The main thing to realise is that there is a great diversity of bots, but each is limited in domain, so your best tactic would be to try very varied questions.
The average chatbot or spambot won’t be able to handle deliberately abusive misspelling, but a commercial chatbot will, because they can afford the resources involved in spellchecking. This is still the most effective tactic though.
Second-best is asking word games, like “How many vowels in the xth word of your last response?”. Because there is no reasonable purpose for word games and there are many variations possible, few bots are made to answer them.
However, with chatbots I generally just look at how often they return generic all-purpose replies like “yes, I do” (do what?), or if they keep referring to what I said as “it” for several bouts without topic-relevant details. A lot of bots don’t handle pronouns because that requires resource-heavy parsing.

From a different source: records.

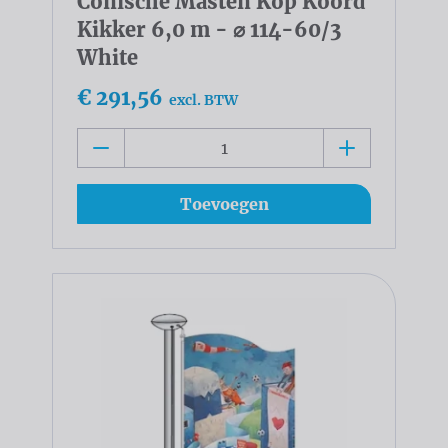
Conische Masten Kop Koord
Kikker 6,0 m - ⌀ 114-60/3
White
€ 291,56
excl. BTW
Toevoegen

As for troll bots, whenever I found insinuative vile spewing posts they typically turned out to be from real Americans. Bots’ subject matter seemed more focused on controverse than provocation. The following features are common:
- Outlandishly foreign-seeming usernames with awkward and long combinations of syllables (generated)
- Repetitive subjects and frequent posting history (only equalled by some obsessive autistics)

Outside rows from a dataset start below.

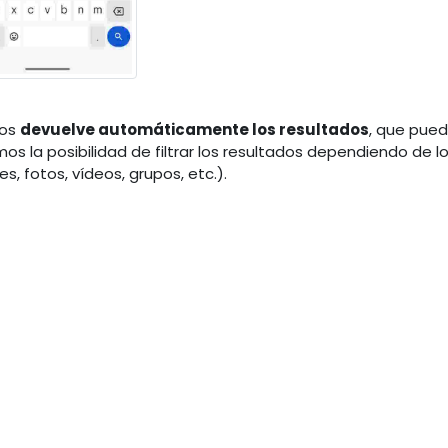
nos
devuelve automáticamente los resultados
, que pue
emos la posibilidad de filtrar los resultados dependiendo de l
 fotos, vídeos, grupos, etc.).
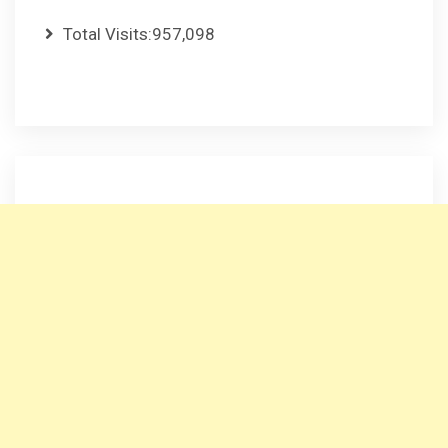
Total Visits:
957,098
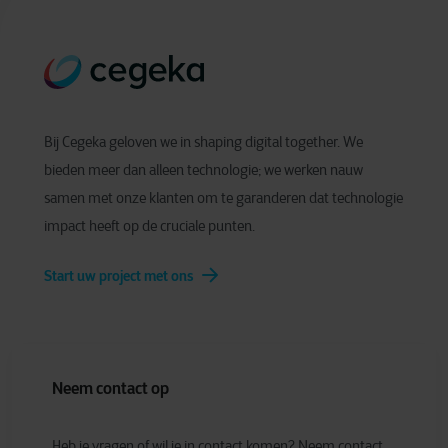
Bij Cegeka geloven we in shaping digital together. We
bieden meer dan alleen technologie; we werken nauw
samen met onze klanten om te garanderen dat technologie
impact heeft op de cruciale punten.
Start uw project met ons
Neem contact op
Heb je vragen of wil je in contact komen? Neem contact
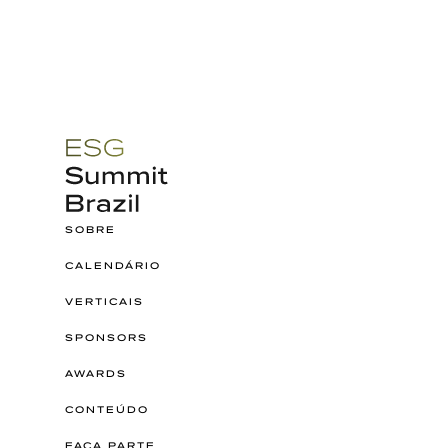
SOBRE
CALENDÁRIO
VERTICAIS
SPONSORS
AWARDS
CONTEÚDO
FAÇA PARTE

- Lack of interactive activities (no replies, no following, followers, interests or subscriptions)
- Bad grammar (similar to Indian and Russian, with verbs and prepositions out of order)

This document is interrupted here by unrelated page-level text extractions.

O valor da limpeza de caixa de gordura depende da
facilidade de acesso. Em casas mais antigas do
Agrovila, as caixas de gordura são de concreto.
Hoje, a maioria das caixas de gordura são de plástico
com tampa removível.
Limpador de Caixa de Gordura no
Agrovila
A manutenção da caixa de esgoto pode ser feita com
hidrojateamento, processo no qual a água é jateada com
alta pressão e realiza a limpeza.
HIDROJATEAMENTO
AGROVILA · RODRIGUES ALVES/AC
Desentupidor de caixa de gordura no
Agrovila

- Bare-bones profile information is a bonus
For the time being, troll bots are best detectable through meta-data and posting history. Since a bot’s purpose is to spam, it should post as often as it can, without for instance the inescapable 8-hour period of inactivity known as sleep. I heard there’s a famous Russian bot in America that starts anger-Tweeting at 3AM in the morning every day. That’s definitely not human.